After getting all the pieces within the baking dish, you possibly can technically high this with a cup of melty mozzarella cheese or a wholesome shaving of contemporary Parmesan cheese. Should you reside with choosy eaters you could need to go that route. Should you’re like me, you’ll high it with a sprinkle of hemp seeds, panko bread crumbs, and a beneficiant drizzle of olive oil. Bake, then high with chives and/or tarragon.
Then… dig in!
Creamy Vegan Baked Pasta with Brussels Sprouts
- 1 cup uncooked slivered almonds
- 2 tablespoon white miso paste
- 2 garlic cloves
- ½ teaspoon Dijon mustard
- 1 cup Almond Breeze almondmilk Unique Unsweetened
- ¼ cup contemporary lemon juice
- 2 tablespoon extra-virgin olive oil
- ½ teaspoon sea salt
- 10 ounces shell pasta
- 1 tablespoon extra-virgin olive oil
- three cups Brussels sprouts, sliced in half
- 2 tablespoons white wine, or water, to deglaze the pan
- 2 scallions, sliced
- sea salt and freshly floor black pepper
- 1 tablespoon panko bread crumbs
- 1 tablespoon hemp seeds
- ⅛ teaspoon sea salt
- Further-virgin olive oil, for drizzling
- ¼ cup chopped contemporary herbs (chives, tarragon, or parsley)

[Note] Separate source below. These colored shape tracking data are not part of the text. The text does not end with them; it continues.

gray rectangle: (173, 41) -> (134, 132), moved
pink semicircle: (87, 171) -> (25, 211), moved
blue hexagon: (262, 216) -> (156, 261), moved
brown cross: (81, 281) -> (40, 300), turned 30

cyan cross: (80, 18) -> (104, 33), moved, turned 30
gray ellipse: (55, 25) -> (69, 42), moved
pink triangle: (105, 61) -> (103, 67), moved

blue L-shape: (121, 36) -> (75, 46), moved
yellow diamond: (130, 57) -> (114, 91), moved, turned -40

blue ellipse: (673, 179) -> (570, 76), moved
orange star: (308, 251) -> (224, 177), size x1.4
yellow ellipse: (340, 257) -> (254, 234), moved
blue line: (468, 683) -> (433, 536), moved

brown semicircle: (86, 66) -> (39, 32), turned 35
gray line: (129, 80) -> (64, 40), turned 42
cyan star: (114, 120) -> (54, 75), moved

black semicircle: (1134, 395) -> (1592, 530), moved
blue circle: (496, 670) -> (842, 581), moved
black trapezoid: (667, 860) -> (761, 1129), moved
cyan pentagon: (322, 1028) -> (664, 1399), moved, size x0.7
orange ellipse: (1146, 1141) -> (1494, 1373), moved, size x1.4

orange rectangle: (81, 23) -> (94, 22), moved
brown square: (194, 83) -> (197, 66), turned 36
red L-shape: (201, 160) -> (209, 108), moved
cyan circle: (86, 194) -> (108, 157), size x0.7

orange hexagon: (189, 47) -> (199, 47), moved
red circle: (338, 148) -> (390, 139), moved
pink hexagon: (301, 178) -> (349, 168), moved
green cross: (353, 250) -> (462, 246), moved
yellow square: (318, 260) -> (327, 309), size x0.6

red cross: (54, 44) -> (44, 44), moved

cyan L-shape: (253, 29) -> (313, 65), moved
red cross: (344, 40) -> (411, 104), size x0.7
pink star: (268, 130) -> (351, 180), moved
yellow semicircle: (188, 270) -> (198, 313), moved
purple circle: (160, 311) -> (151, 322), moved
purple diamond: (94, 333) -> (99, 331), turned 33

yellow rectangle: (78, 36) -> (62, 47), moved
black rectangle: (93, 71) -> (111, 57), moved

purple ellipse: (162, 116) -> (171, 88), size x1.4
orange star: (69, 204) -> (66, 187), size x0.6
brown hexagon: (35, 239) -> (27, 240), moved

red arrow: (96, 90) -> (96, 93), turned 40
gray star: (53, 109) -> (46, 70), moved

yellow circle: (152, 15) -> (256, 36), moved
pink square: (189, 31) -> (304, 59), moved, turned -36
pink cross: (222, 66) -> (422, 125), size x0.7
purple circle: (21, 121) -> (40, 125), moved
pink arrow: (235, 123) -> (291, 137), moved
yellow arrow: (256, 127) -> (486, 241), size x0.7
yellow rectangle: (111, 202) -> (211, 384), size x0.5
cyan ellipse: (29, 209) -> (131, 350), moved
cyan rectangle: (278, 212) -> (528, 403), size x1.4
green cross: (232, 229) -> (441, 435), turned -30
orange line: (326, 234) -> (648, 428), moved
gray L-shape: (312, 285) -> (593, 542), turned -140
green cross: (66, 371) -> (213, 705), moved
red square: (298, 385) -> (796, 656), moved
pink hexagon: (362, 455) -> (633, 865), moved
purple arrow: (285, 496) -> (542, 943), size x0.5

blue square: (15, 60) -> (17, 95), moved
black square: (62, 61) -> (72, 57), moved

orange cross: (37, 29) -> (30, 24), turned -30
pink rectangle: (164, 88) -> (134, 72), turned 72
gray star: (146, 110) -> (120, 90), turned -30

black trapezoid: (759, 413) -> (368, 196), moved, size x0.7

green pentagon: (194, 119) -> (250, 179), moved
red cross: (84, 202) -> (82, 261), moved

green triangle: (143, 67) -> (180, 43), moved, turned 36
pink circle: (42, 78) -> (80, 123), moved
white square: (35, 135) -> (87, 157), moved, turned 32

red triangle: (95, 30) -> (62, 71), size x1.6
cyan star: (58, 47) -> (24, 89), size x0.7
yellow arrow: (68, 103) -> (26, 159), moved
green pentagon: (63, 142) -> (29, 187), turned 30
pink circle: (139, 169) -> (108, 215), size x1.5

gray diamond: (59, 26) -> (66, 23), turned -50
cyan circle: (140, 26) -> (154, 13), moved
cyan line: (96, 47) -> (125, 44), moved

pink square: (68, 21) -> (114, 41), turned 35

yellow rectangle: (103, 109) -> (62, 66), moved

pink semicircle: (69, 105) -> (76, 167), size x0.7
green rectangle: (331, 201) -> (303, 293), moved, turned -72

- Preheat the oven to 400°F and brush a 7×9-inch or related dimension baking dish with olive oil.
- Make the white miso sauce: In a excessive pace blender, mix the almonds, miso paste, garlic, Dijon mustard, almond milk, lemon juice, olive oil, and salt and mix till easy.
- Make the pasta: Convey a big pot of salted water to a boil. Put together the pasta in response to the directions on the bundle, cooking till al dente. Drain and toss with a little bit olive oil to maintain the pasta from sticking collectively.
- Warmth the 1 tablespoon olive oil in a medium skillet over medium/excessive warmth. Add the Brussels sprouts and cook dinner, stirring often, till browned and tender, 6 to eight minutes. Take away from the warmth, add the wine, and stir to scrape up any bits which have caught to the underside of the pan. Add the cooked pasta, the scallions, and the miso sauce to the pan. Stir to coat, then switch to the baking dish. High with the panko bread crumbs, hemp seeds, a couple of pinches of salt, cheese, if utilizing, and drizzle the highest with olive oil.
- Bake, coated for 15 minutes or till the Brussels sprouts are totally tender and the dish is simply warmed by. This brief cooking time will stop the filling from drying out.
- Take away from the oven, sprinkle with the contemporary herbs, and serve.
Word: in case you’re not vegan and need to bake this with cheese on high, sprinkle 1½ cups shredded mozzarella cheese and bake uncovered till bubbly, 20 to 25 minutes.
This put up is sponsored by Blue Diamond Almond Breeze almondmilk. Thanks for supporting the sponsors that hold us cooking!